● **Exercise**
Spot each line in the records below where the word "biết" occurs, then copy it.

Collected data:
╔══
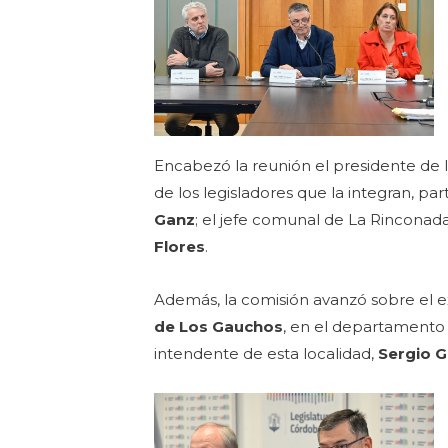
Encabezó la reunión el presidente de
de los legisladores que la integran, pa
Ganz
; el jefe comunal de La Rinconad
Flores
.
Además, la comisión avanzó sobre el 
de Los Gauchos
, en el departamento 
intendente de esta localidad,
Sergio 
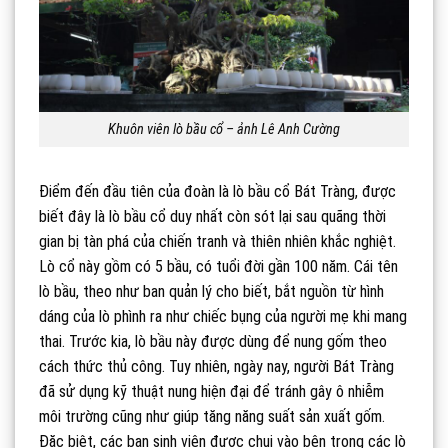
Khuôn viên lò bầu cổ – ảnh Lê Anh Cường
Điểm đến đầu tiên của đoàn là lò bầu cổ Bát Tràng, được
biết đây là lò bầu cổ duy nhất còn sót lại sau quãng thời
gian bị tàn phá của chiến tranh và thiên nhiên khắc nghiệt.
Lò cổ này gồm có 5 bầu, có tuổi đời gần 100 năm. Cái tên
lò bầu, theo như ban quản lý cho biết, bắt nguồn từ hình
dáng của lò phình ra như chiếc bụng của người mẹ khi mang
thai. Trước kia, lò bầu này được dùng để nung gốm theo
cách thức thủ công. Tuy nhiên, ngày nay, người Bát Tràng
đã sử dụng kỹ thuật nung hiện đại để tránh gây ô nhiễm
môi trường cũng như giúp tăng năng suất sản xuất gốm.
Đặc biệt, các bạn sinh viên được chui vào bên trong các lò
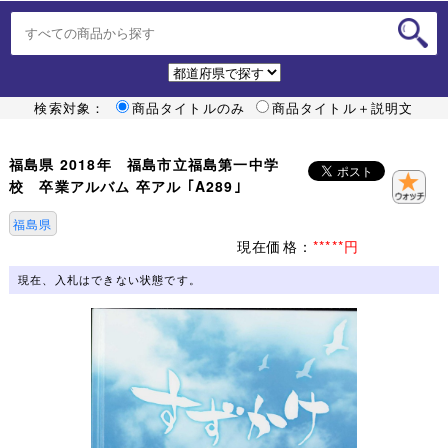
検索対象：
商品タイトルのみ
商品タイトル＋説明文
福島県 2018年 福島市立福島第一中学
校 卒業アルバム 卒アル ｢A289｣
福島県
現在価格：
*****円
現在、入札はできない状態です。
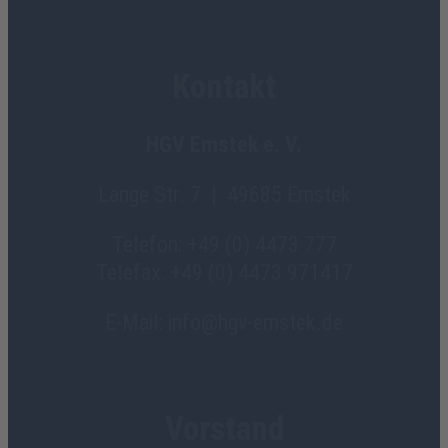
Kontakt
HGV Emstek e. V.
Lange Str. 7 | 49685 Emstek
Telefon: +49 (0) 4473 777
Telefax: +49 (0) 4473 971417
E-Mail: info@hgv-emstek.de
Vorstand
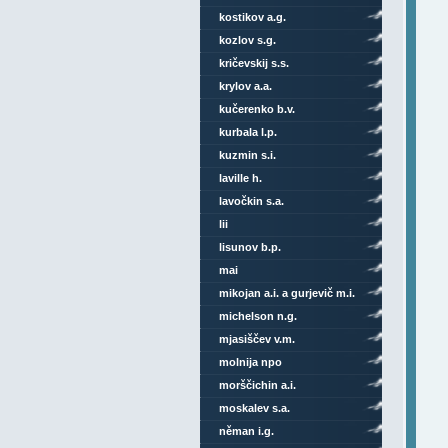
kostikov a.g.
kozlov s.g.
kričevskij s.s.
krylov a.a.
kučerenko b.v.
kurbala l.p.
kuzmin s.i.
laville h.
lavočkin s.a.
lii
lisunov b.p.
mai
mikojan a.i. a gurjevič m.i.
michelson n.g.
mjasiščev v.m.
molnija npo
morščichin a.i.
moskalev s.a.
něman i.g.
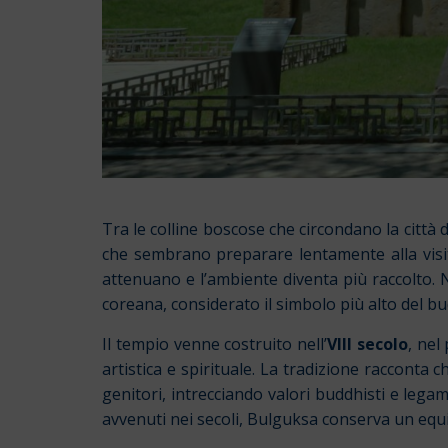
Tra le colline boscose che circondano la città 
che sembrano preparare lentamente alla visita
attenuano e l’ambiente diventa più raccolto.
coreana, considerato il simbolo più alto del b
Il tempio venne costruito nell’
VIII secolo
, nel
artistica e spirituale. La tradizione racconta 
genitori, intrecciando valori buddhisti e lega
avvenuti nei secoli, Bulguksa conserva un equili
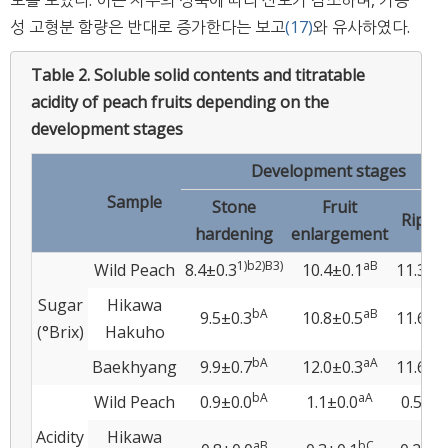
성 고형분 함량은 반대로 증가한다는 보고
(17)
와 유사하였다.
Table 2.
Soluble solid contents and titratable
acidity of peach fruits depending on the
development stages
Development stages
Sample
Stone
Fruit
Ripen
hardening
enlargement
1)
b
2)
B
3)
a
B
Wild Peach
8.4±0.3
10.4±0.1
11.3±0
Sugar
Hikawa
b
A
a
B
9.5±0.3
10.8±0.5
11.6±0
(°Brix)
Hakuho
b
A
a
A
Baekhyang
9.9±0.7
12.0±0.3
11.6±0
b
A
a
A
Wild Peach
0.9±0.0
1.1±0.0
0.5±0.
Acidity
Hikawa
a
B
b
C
╚══
╔══
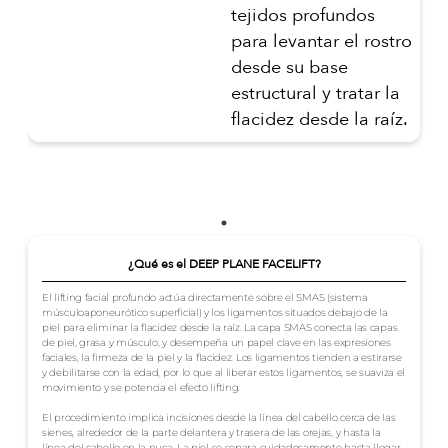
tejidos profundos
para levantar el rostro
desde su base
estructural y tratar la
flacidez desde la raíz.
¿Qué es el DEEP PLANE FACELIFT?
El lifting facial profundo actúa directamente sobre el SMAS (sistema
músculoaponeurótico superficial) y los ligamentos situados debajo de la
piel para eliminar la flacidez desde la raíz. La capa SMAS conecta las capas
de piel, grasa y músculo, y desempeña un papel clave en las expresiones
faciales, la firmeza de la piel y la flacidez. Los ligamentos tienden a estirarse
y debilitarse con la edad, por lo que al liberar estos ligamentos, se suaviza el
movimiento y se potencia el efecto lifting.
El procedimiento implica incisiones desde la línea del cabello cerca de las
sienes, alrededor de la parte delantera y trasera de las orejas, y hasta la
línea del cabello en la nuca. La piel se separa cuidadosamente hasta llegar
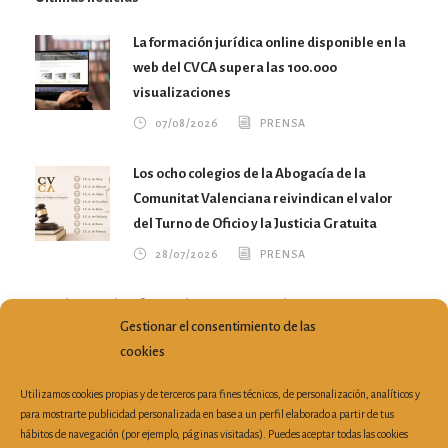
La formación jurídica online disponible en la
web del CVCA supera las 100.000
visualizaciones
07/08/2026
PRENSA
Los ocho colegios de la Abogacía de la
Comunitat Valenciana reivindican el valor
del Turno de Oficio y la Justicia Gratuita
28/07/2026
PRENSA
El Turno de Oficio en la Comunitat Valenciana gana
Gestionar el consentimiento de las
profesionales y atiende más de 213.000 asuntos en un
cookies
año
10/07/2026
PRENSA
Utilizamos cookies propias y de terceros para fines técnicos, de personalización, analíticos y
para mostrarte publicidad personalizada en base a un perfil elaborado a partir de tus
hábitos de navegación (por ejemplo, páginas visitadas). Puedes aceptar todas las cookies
╚══
● **Task result**
biết đây là lò bầu cổ duy nhất còn sót lại sau quãng thời
lò bầu, theo như ban quản lý cho biết, bắt nguồn từ hình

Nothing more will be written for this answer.